Beginning with the line below that contains "clients. Inspired by" and ending with the line that contains "GAUFF: You know, when you step on court with", copy every line exactly. Copy nothing else.

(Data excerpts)

########################################

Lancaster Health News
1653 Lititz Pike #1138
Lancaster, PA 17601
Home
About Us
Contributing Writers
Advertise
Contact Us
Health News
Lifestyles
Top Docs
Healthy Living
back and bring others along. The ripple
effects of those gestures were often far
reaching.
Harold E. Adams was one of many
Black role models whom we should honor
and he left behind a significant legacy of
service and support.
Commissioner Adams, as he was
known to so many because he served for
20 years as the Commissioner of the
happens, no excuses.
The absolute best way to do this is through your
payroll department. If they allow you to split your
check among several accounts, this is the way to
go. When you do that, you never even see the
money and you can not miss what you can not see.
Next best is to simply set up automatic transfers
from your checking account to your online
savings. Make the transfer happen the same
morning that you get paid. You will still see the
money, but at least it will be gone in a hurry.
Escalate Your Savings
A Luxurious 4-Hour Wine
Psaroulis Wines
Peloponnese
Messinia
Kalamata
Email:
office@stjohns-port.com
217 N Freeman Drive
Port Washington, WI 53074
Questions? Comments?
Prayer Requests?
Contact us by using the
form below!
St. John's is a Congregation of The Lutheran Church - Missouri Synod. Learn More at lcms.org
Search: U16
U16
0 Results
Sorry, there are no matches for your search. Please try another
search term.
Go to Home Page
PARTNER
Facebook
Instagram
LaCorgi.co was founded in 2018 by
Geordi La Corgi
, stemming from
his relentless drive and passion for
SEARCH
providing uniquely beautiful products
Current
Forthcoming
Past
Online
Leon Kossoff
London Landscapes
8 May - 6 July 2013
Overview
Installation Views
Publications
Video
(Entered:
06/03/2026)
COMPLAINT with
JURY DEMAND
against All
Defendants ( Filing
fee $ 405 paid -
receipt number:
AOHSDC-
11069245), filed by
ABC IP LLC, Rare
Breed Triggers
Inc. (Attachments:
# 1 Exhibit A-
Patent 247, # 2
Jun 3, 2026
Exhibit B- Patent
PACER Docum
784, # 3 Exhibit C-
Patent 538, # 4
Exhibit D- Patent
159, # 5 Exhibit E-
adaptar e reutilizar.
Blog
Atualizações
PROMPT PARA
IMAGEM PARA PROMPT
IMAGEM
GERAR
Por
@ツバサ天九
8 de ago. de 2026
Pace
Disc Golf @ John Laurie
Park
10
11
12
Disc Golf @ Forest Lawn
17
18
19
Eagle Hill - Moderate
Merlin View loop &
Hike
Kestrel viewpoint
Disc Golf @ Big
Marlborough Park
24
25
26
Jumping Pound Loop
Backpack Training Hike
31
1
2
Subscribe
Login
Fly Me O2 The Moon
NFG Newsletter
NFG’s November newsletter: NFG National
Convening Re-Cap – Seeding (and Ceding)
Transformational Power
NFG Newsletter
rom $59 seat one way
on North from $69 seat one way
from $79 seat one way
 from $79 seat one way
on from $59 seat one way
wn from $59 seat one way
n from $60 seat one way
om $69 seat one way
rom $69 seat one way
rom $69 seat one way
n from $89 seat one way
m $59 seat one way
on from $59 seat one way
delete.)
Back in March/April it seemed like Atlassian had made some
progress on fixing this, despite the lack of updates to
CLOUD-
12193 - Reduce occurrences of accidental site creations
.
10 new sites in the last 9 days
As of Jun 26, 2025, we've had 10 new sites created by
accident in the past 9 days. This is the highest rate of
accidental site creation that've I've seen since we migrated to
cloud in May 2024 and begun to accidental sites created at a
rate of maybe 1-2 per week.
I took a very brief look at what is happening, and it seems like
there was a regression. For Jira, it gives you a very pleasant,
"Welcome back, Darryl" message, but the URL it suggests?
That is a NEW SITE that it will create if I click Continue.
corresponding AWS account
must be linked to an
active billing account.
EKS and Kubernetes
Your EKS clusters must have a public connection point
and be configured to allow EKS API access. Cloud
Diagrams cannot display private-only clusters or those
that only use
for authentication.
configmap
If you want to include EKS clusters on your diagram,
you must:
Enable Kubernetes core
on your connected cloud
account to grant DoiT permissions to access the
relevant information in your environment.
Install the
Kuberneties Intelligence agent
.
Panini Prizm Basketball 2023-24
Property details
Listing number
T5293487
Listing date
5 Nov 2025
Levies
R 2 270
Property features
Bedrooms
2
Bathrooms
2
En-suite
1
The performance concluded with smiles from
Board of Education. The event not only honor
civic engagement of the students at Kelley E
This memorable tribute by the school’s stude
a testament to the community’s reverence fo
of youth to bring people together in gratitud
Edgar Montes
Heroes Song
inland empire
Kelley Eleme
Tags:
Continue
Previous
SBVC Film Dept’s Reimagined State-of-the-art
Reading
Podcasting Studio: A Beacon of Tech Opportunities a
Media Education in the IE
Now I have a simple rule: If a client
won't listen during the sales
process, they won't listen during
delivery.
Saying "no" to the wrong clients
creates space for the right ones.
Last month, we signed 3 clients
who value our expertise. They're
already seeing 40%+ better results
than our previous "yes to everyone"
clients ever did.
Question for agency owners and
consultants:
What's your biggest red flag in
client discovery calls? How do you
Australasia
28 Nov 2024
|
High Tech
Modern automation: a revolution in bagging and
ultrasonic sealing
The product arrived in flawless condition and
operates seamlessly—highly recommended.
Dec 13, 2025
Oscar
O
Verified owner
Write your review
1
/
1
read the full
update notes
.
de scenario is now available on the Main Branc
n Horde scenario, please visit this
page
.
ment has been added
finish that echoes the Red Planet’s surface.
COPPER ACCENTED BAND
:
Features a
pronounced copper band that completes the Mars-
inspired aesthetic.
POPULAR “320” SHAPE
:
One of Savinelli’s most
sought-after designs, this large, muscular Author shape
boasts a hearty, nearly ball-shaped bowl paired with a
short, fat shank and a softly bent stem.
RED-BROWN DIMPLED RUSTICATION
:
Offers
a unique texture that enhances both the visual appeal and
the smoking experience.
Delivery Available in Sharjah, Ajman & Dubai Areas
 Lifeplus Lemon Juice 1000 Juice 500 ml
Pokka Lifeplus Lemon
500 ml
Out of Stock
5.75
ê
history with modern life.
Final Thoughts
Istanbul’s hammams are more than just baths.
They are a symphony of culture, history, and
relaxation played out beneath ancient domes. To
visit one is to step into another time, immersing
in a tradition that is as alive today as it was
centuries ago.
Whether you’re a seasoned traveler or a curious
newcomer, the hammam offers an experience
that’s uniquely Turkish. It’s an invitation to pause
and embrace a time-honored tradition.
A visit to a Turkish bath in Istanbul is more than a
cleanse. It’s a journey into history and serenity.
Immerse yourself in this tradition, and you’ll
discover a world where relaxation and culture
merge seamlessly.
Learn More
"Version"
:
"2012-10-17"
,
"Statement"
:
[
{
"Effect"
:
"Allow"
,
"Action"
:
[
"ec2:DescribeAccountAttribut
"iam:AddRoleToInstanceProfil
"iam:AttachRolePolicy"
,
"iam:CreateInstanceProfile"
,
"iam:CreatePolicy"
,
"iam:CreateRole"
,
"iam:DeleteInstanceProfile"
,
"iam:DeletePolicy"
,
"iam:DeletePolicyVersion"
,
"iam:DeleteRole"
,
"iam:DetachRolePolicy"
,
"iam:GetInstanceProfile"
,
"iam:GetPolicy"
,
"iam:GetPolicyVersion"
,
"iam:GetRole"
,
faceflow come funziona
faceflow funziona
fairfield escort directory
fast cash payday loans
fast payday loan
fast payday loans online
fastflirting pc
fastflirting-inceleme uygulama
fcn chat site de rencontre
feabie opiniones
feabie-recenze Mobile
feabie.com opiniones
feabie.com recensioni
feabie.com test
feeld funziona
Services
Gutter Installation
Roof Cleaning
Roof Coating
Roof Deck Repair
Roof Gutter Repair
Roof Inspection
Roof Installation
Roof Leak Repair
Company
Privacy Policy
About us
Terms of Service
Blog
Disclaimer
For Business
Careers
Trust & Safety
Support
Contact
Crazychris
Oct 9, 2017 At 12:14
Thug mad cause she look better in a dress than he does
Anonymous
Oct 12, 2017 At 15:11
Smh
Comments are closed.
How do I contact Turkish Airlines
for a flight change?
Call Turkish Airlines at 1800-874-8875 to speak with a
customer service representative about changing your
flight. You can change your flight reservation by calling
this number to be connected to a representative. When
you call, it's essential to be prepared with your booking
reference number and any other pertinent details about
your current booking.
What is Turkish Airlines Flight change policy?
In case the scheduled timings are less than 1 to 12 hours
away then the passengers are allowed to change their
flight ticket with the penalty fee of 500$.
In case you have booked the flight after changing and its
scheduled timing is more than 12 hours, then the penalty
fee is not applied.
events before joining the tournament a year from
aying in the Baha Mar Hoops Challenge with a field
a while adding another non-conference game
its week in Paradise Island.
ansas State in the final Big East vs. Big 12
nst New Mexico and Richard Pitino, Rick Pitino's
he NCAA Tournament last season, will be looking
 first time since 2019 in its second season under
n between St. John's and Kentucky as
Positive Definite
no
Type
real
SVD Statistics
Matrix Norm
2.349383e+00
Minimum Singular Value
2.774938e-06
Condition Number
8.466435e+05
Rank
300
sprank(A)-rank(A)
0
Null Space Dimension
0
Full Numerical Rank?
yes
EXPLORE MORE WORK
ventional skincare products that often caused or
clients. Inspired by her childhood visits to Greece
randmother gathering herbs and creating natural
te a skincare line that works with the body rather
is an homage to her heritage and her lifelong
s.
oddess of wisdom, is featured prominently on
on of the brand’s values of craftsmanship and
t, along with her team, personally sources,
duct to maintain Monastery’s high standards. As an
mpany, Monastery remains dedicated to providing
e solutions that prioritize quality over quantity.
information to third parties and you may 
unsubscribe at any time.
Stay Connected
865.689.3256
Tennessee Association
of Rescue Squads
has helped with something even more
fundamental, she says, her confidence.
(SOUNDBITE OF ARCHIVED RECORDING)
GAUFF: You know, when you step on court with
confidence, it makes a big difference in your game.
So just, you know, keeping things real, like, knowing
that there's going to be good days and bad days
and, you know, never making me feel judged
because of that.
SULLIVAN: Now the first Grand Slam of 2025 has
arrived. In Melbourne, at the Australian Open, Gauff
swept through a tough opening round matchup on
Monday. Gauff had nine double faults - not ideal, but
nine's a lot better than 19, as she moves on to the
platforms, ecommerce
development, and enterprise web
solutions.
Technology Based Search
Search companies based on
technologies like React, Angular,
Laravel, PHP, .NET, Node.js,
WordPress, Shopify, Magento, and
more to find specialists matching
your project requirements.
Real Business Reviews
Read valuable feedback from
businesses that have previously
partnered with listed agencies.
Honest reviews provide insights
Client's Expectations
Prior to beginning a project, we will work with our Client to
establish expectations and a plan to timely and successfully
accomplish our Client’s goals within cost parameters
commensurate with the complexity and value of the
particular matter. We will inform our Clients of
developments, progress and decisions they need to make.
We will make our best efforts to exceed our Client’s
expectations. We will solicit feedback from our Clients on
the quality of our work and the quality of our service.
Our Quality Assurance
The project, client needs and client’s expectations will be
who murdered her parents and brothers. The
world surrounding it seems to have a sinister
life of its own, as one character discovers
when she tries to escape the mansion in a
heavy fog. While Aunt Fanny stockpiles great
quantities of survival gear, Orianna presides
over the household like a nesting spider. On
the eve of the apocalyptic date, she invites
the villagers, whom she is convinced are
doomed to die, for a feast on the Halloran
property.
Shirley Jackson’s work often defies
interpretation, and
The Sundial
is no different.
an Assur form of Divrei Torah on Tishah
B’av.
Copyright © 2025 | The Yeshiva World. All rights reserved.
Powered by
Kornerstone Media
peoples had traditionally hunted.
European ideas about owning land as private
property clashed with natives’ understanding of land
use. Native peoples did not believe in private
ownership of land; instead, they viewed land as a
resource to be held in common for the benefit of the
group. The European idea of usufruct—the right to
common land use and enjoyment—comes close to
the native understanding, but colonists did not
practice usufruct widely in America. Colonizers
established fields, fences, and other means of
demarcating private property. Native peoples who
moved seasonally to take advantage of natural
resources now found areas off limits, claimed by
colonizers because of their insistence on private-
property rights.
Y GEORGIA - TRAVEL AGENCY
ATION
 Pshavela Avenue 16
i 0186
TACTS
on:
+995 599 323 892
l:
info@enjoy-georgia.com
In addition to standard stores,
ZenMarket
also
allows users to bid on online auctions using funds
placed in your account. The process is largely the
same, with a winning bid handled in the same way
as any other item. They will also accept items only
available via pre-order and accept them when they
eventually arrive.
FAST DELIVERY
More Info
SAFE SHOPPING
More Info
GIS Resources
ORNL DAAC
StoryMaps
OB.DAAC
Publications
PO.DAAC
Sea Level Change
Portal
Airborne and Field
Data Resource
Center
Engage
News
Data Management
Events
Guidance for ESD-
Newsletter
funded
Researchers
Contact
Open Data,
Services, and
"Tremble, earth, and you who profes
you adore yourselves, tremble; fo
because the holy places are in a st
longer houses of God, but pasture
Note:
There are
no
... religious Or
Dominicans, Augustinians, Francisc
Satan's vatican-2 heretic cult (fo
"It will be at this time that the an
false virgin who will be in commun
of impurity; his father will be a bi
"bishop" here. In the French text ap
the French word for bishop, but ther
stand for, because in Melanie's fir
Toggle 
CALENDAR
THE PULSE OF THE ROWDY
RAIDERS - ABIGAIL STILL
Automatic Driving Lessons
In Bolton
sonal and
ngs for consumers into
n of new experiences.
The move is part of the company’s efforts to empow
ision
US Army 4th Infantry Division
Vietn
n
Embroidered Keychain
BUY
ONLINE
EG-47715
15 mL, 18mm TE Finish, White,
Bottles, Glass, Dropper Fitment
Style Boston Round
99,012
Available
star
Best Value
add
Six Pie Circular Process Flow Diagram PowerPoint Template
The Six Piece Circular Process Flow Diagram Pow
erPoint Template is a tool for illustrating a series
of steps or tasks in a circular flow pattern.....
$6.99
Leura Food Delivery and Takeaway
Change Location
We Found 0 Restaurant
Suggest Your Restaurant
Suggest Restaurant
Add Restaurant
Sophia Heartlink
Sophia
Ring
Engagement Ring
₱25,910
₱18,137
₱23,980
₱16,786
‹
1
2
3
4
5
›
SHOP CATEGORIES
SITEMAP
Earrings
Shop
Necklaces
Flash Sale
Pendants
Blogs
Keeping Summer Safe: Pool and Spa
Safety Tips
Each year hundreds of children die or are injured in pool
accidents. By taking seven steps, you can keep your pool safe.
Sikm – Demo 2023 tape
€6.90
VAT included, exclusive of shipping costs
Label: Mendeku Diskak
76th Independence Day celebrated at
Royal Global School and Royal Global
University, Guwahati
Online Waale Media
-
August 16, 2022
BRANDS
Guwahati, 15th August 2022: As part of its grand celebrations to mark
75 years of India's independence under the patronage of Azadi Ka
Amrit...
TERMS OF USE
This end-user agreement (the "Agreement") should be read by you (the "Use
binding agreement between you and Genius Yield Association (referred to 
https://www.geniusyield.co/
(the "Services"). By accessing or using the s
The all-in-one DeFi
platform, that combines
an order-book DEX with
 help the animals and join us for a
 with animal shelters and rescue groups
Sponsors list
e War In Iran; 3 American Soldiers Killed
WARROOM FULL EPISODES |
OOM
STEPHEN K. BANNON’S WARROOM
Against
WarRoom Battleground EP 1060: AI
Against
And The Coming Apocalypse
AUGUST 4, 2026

########################################

Task solution
clients. Inspired by her childhood visits to Greece
randmother gathering herbs and creating natural
te a skincare line that works with the body rather
is an homage to her heritage and her lifelong
s.
oddess of wisdom, is featured prominently on
on of the brand’s values of craftsmanship and
t, along with her team, personally sources,
duct to maintain Monastery’s high standards. As an
mpany, Monastery remains dedicated to providing
e solutions that prioritize quality over quantity.
information to third parties and you may 
unsubscribe at any time.
Stay Connected
865.689.3256
Tennessee Association
of Rescue Squads
has helped with something even more
fundamental, she says, her confidence.
(SOUNDBITE OF ARCHIVED RECORDING)
GAUFF: You know, when you step on court with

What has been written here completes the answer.